On LLM-powered coding

Each new iteration of LLMs gets its coding capabilities ‘upgraded’, ’enhanced’ and more with great results from some software engineering scoring system. Everytime I see this I get excited and curious, but it always ends in disappointment for me. I find it a bit difficult to describe why exactly, but I’ll try to get some of my thoughts written up here.

I’ve had some great successes with LLMs in my work. It is great at finding bugs in my work when I give it some of my code and logs, and at the very least: very fast. It is also very strong at generating configuration files based on examples. This is also where I find that Claude Code is quite strong.

However, when I need more work done, I feel like I’m doing solo development with an annoying neighbour. This Claude guy keeps talking about stuff that is not important. Just like the other day when I was developing a gRPC service which uses long-lived connections for streaming data between clients that are connected to it. It worked great when I directly connected to the port, but as soon as I hooked it up to my local development setup it failed.

The local development setup routes traffic through Traefik and Docker networks as much as possible. This gives the local environment many of the features that I use in the Kubernetes environments. That is, stuff like: hostname resolving for hooking up related services (dnsmasq), https (with mkcert for a self-signed certificate), authentication (with Keycloak and OAuth2 Proxy), and more services. I use a custom tool that orchestrates the different dependencies per project, so it is admittedly a bit difficult to give the LLM the full context of development. But I think that’s the case in any environment, not just mine.

Given the complexity went from client using gRPC to connect to server to basically client using HTTP2+gRPC to connect to server I figured it would be quite easy to solve this. My initial prompts gave Claude the idea I should test using grpcurl in order to test the connection. I followed its instructions, but that didn’t work. So I fired up Claude Code and let it fiddle around a bit.
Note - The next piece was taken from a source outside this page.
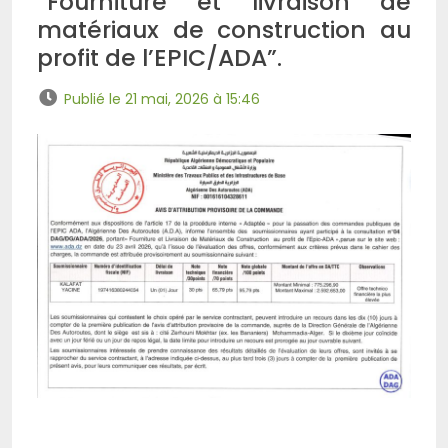
“Fourniture et livraison de
matériaux de construction au
profit de l’EPIC/ADA”.
Publié le 21 mai, 2026 à 15:46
Claude tried to use grpcurl, but couldn’t even get the arguments of the command right. Later I discovered that the suggested tool could not handle the HTTP2-layer in the connection, and the gRPC server needs to enable reflection in order to be used with clients like this. Claude added some middlewares to the docker-compose.yaml file to try to solve the issue with the client. The tools it suggested would only work with directly connecting to the service, without Traefik in between, which was exactly what I was trying to prevent, because that would not be like a real-world implementation. I gave up on Claude here and went back to searching online and reading the documentation.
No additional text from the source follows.